Her mother was killed on the spot. The car flipped, and she was thrown out and landed in the neighboring field, where she died. Her father lingered on for a week, hovering between life and death. Laetitia barely left his bedside, snatching a few hours here and there to sneak home and sleep, shower, change clothes.
And to meet David.
It was love at first sight. She was sitting in the corridor while her father was in the operating room, and though her face was etched with grief, her eyes red with weeping, and her nose raw from being dabbed with tissues, David could not help but find her touching and ravishingly beautiful. He felt an irrepressible urge to reach out and help her through the ordeal, and maybe, to walk with her a little way on her bereavement journey.

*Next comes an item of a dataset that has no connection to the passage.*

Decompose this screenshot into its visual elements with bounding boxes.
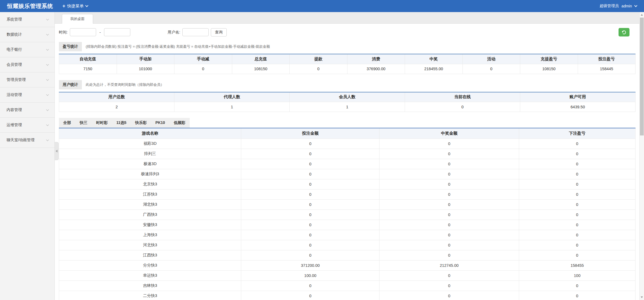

The following months were a strange experience for Laetitia. The fathomless pain of losing her parents waged a merciless battle with the giddy joy of falling deeply in love. She was an only child: the sole family she had left were a distant uncle and two cousins she had not seen since childhood. She grasped the hand David held out to her like a life raft in the middle of the ocean. At first, she did not know where it would lead, and she felt corrosive guilt about wanting the man she met at her dying father’s bedside, daydreaming about him rather than mourning her parents. She’d catch herself smiling, fantasizing . . . and yet also blaming him for being there, as if he had come to turn her away from her grief. Hating him for something that was so good for her.
A one-way street. Deviations and detours. It took them some time to find their footing and move forward—or at least try—together.
Eighteen months later, they moved into Laetitia’s parents’ house, her childhood home. She could not face the idea of selling it or renting it out. She could not picture strangers taking ownership of the walls that held so many of her memories and her family story. And now that she, like David, had no family, they decided to build a new one of their very own.
David had absolute faith in this new start. A second chance. They were on the best path, no question. Together they would conquer mountains, hand in hand. It would be a wonderful journey. For the first time in forever, David felt serene about the future. But he was forgetting one detail.
Whatever you do, whatever milestones you pass on the way, at the end of the road you’ll always end up in the same place.